I think I can safely say that the greatest influence on my life has been poetry. My love for Seamus Heaney and Yeats indirectly led me to study Greek – in particular Byzantine Greek – at Queen’s University, Belfast. Through a postgraduate scholarship to study Byzantine Hagiography at Athens University, I came into contact with the physical remains of medieval Greece, developing an interest in Byzantine archaeology. This eventually led to my working for prolonged periods in Greece, Cyprus, and Turkey, taking part in archaeological fieldwork in collaboration with scholars of many nationalities.
Training in Byzantine archaeology involved acquiring a range of skills including accurate technical drawing, careful observation and record keeping, but most of all learning to lead. Being in charge of a team of men in countries where men usually do the managing was a big challenge, compounded by having to convey that I was truly in control in a language other than English. Understanding how to gain the respect of a team is a useful life skill to acquire, and working on an excavation is perhaps one of the most practical ways to achieve this.

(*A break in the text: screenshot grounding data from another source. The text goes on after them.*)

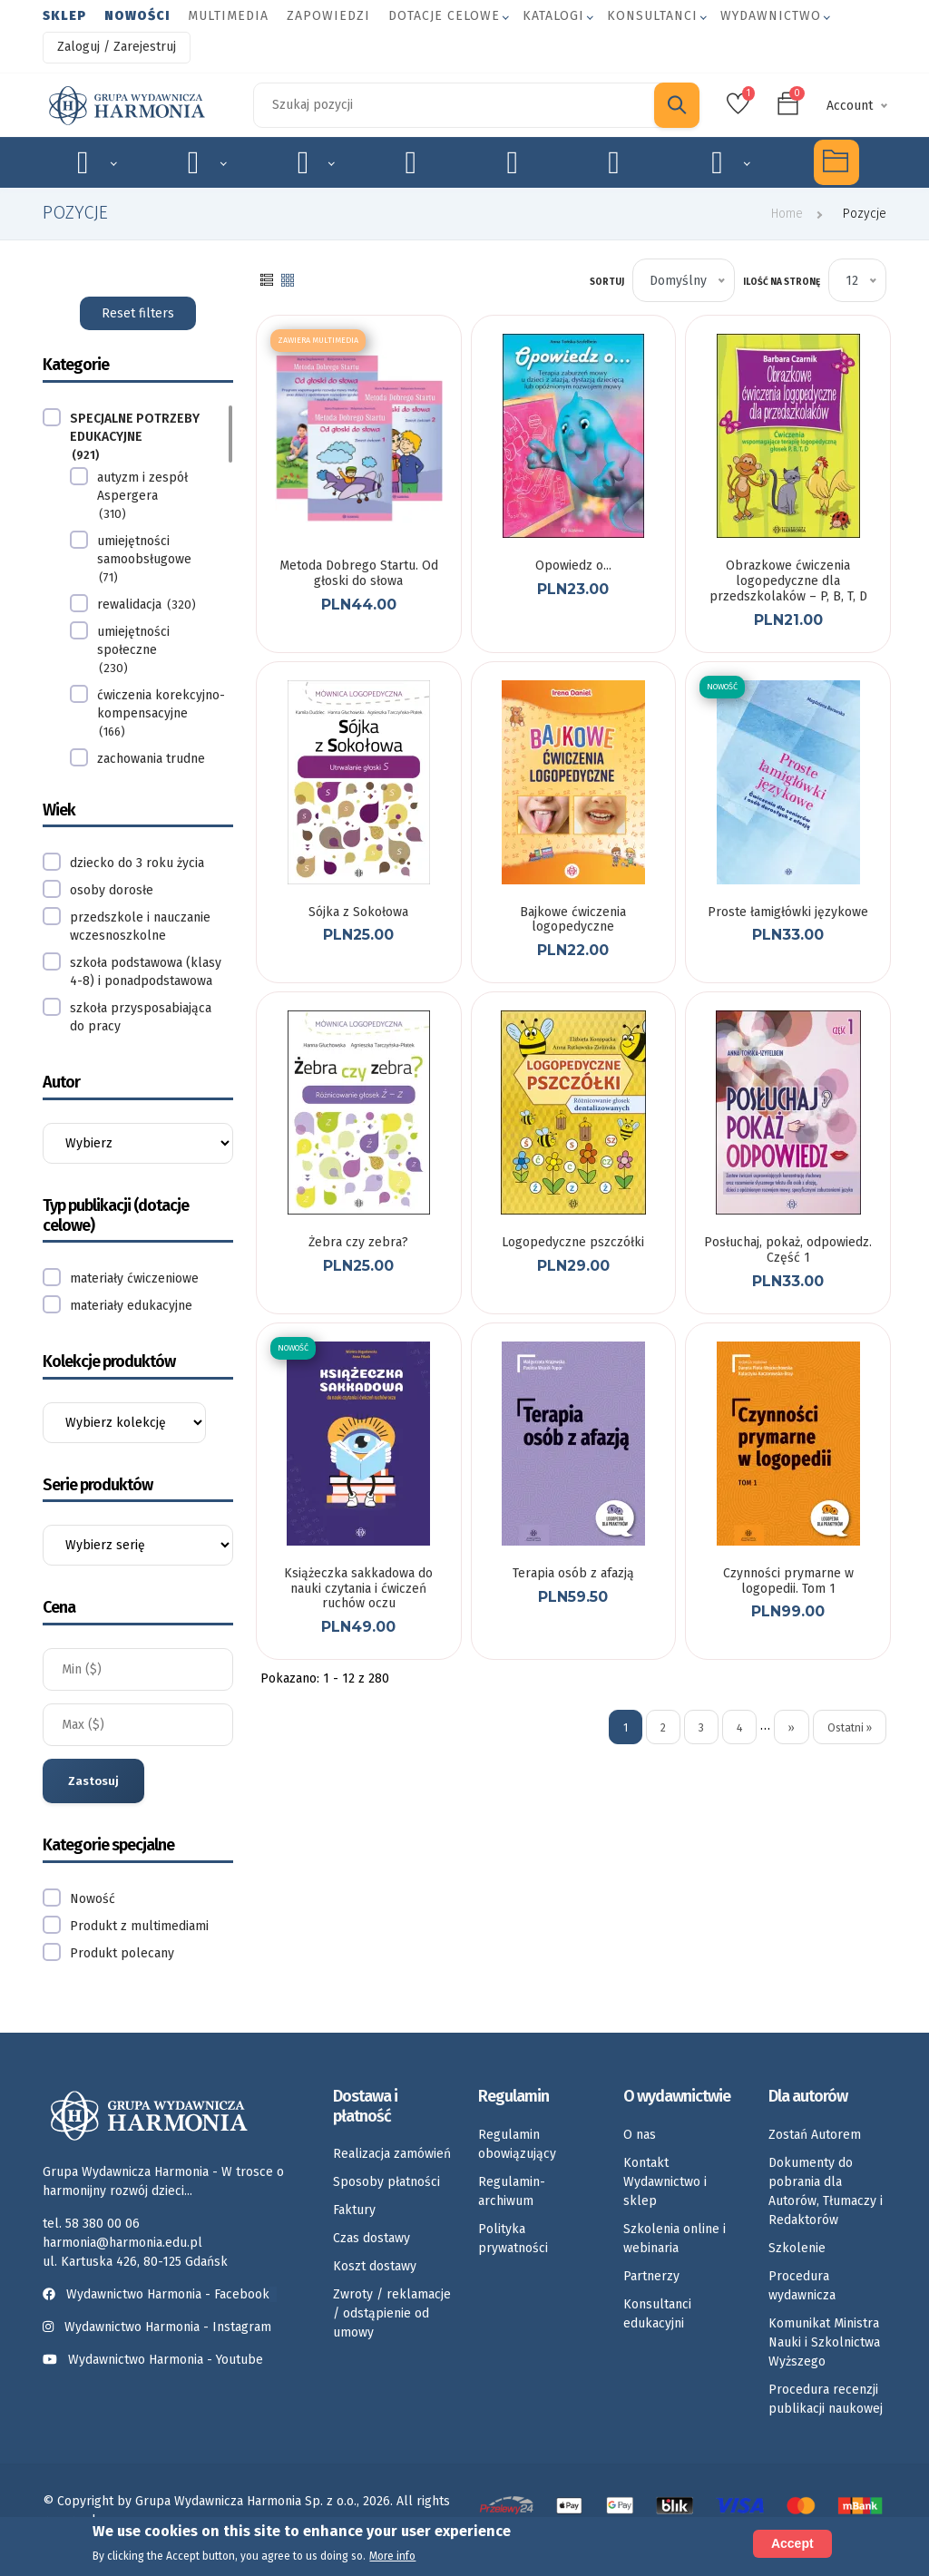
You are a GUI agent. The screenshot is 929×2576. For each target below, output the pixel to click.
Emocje (421, 162)
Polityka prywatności (513, 2238)
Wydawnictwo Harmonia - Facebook (160, 2294)
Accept (792, 2543)
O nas (639, 2134)
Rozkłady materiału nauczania (731, 162)
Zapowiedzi (328, 16)
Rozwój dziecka (316, 162)
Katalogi (553, 16)
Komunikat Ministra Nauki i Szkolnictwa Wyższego (824, 2342)
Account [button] (849, 105)
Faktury (354, 2210)
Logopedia (207, 162)
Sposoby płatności (386, 2182)
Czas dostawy (371, 2238)
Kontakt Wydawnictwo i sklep (665, 2182)
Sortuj (607, 282)
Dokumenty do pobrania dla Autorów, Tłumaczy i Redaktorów (825, 2191)
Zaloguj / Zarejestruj (116, 46)
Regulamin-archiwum (511, 2191)
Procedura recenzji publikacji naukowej (825, 2399)
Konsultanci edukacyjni (657, 2314)
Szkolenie (797, 2248)
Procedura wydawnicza (802, 2286)
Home (787, 213)
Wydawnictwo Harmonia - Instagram (167, 2327)
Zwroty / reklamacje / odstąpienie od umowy (392, 2313)
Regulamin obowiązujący (517, 2144)
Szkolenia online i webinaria (674, 2238)
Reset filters (138, 313)
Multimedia (228, 16)
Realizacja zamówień (392, 2153)
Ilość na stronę (781, 282)
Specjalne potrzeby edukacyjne (97, 162)
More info (392, 2556)
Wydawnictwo (770, 16)
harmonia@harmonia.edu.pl (122, 2242)
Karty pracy (521, 162)
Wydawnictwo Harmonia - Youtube (165, 2359)
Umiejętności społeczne (624, 162)
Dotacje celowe (444, 16)
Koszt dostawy (374, 2266)
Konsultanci (652, 16)
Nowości (137, 16)
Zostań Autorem (814, 2134)
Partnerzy (651, 2276)
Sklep (64, 16)
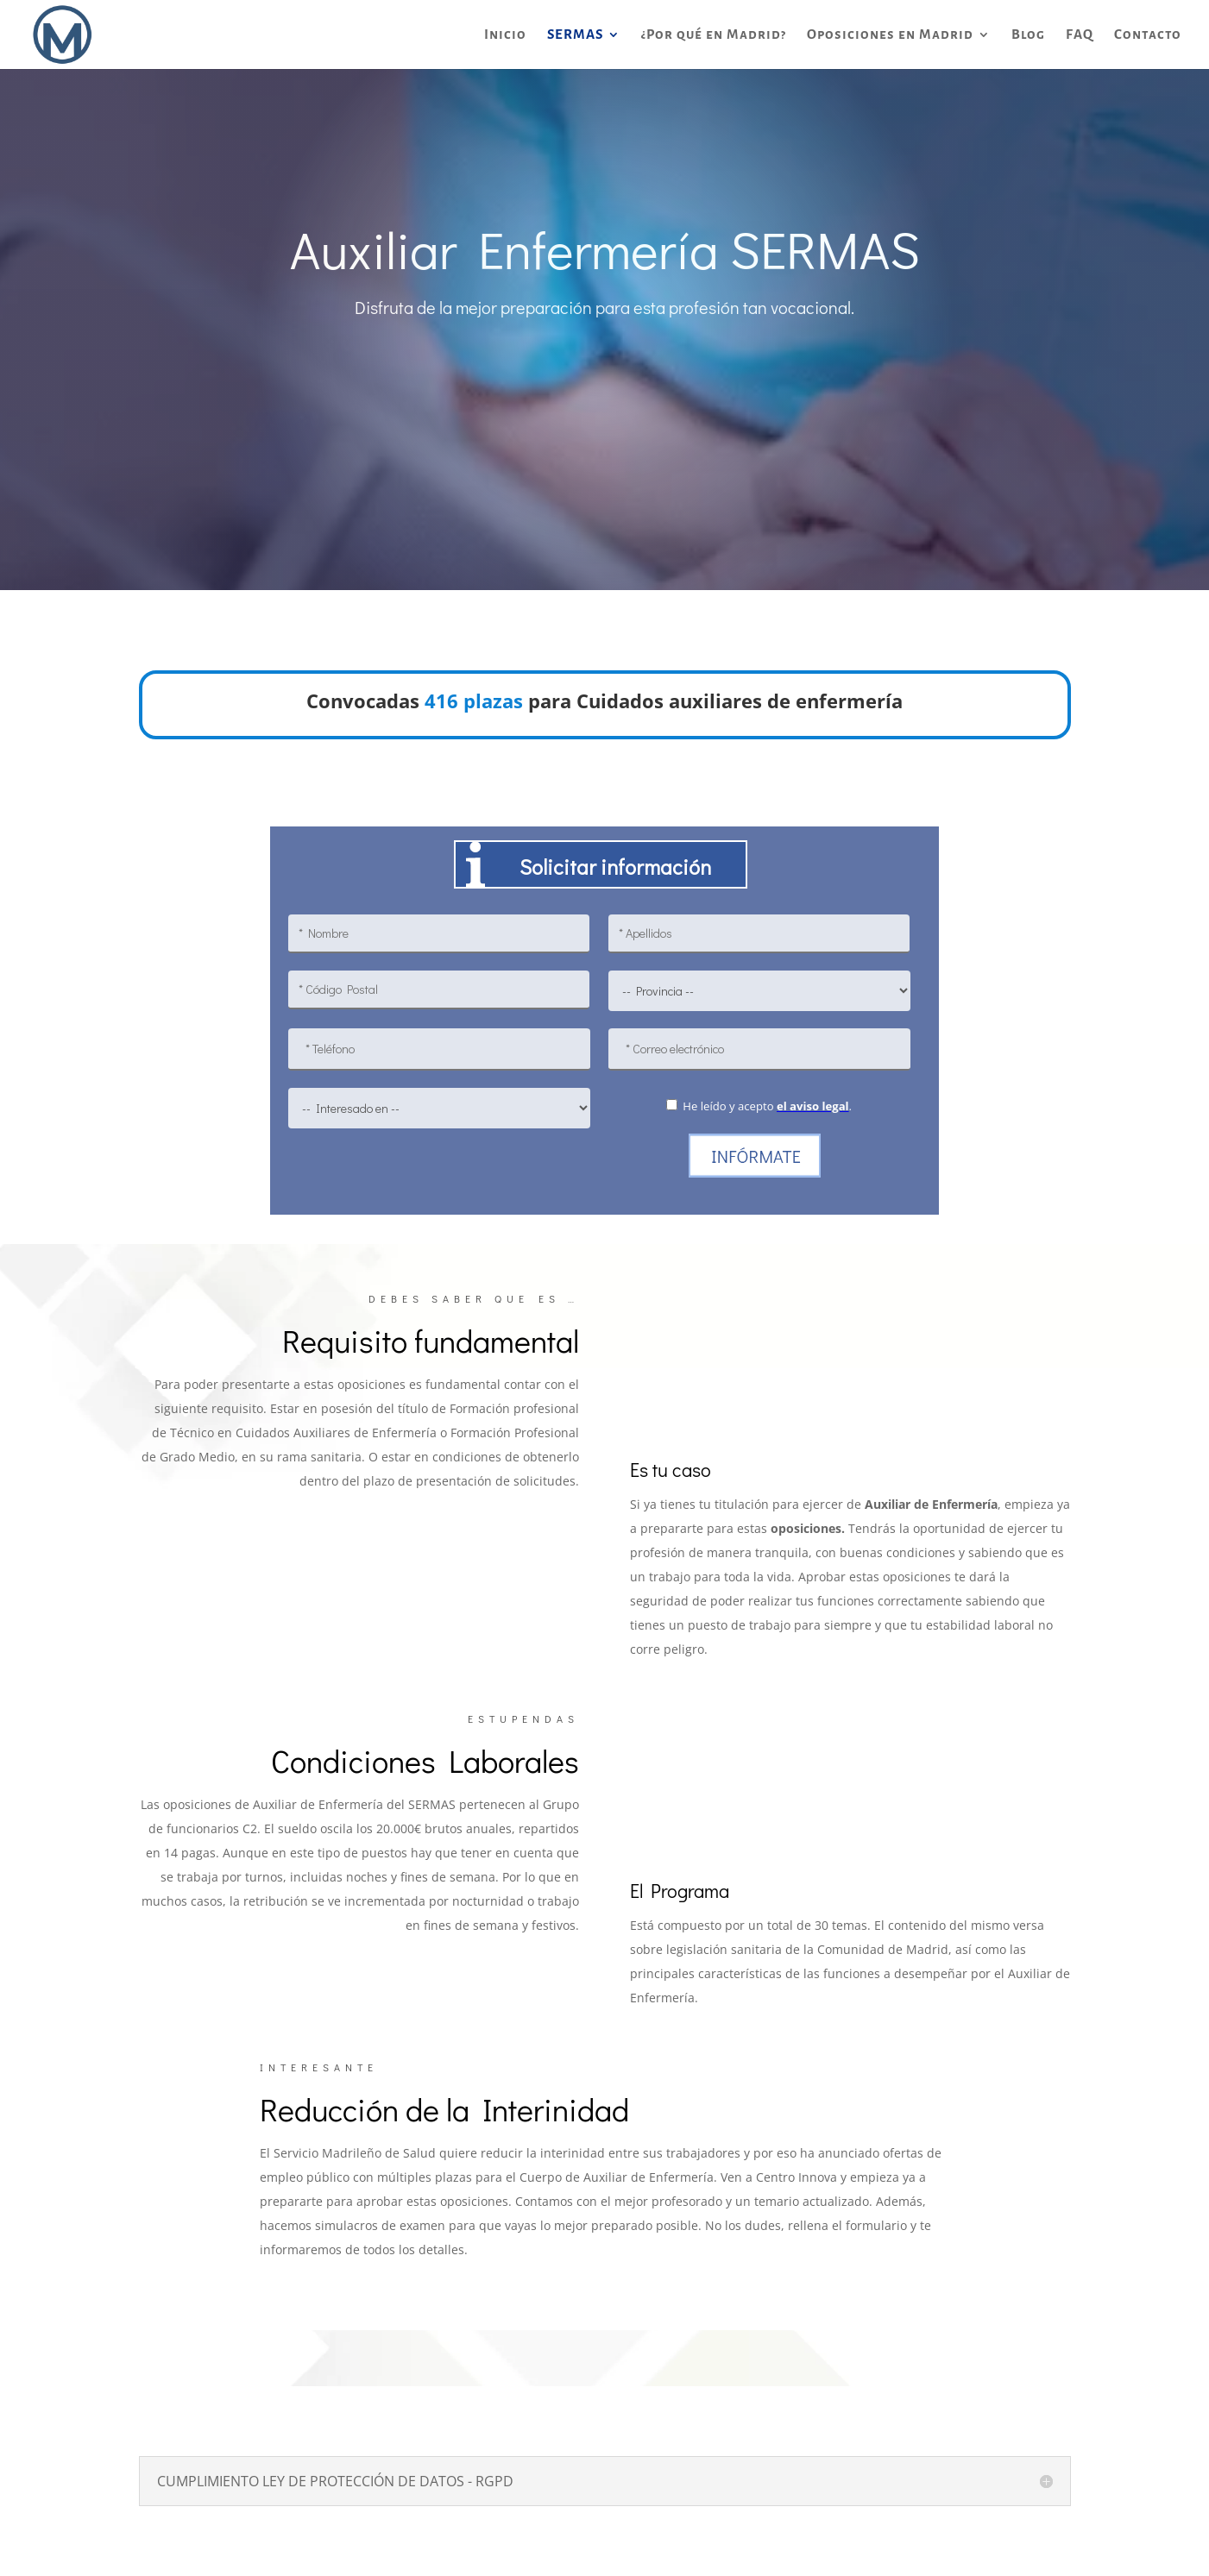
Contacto (1147, 34)
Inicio (505, 34)
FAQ (1079, 34)
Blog (1028, 34)
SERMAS (575, 34)
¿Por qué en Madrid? (713, 34)
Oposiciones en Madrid (890, 34)
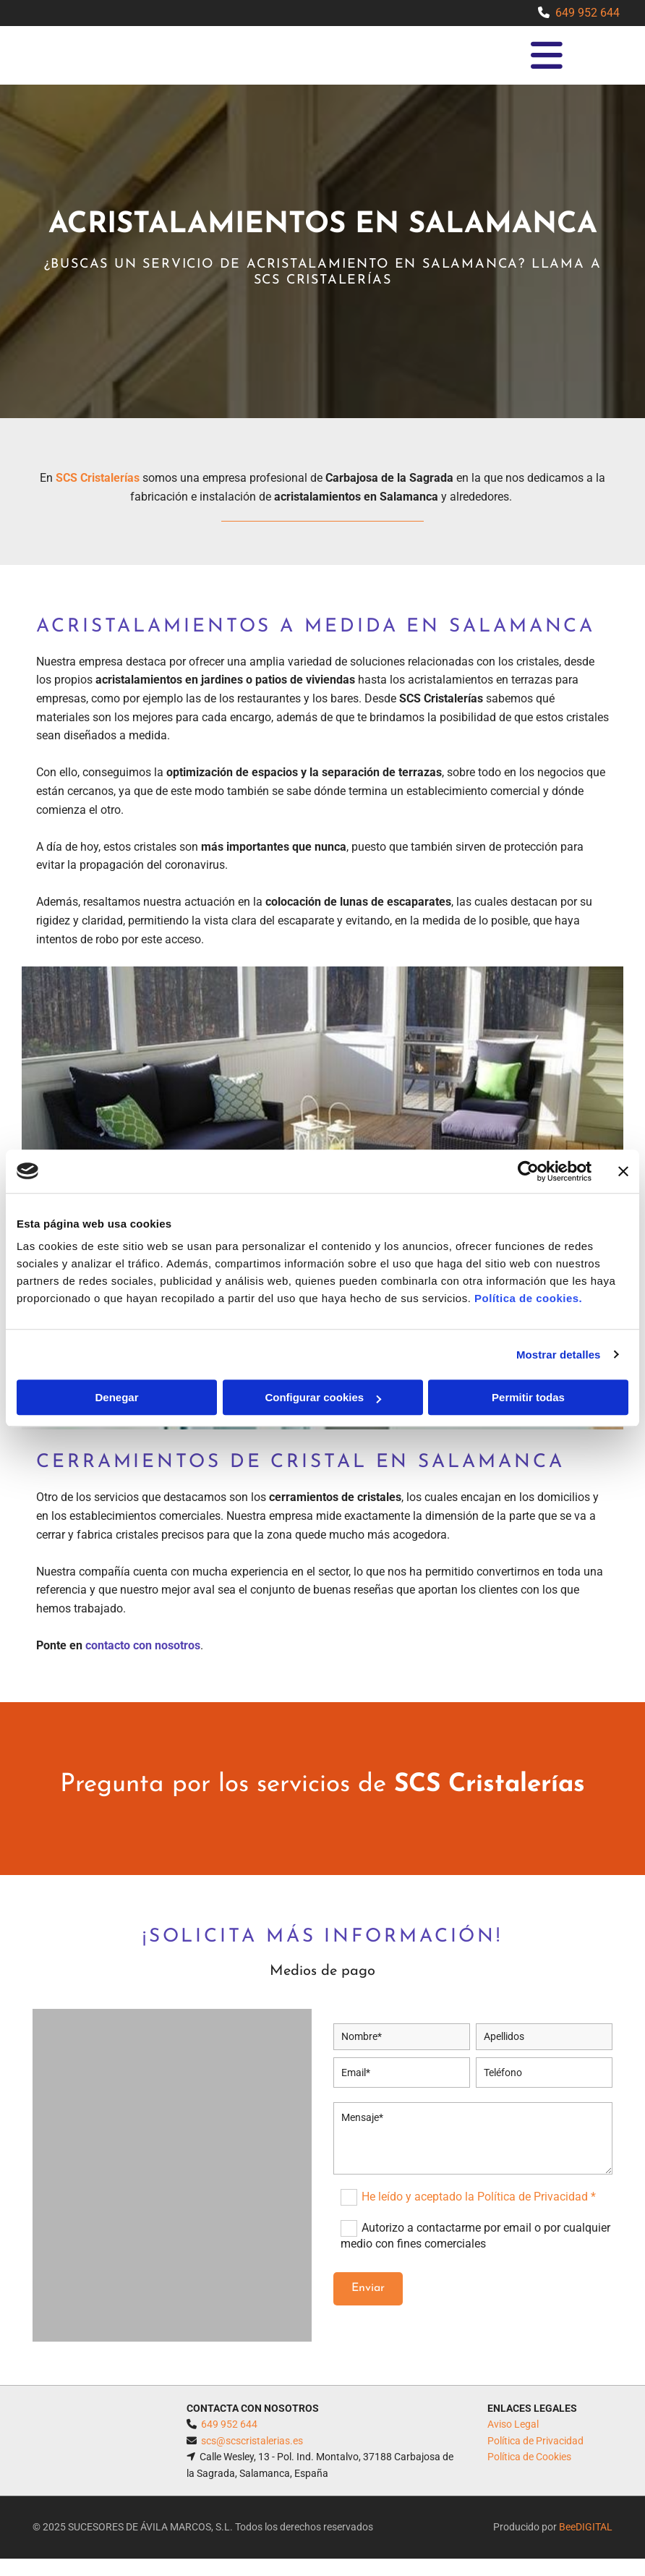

Many seasons of fieldwork systematically walking across rural terrains and surveying for evidence of their exploitation through the ages led to a command of landscape archaeology, a sister discipline to excavation. Archaeological publications followed, while at the same time I began drawing on hagiography to write about saints and monasticism, often in tandem. For instance, I was able to demonstrate that the hagiography of an eleventh-century ascetic in Greece that protested loudly the pious poverty of his religious foundation was at odds with its twenty-plus sumptuous monasteries.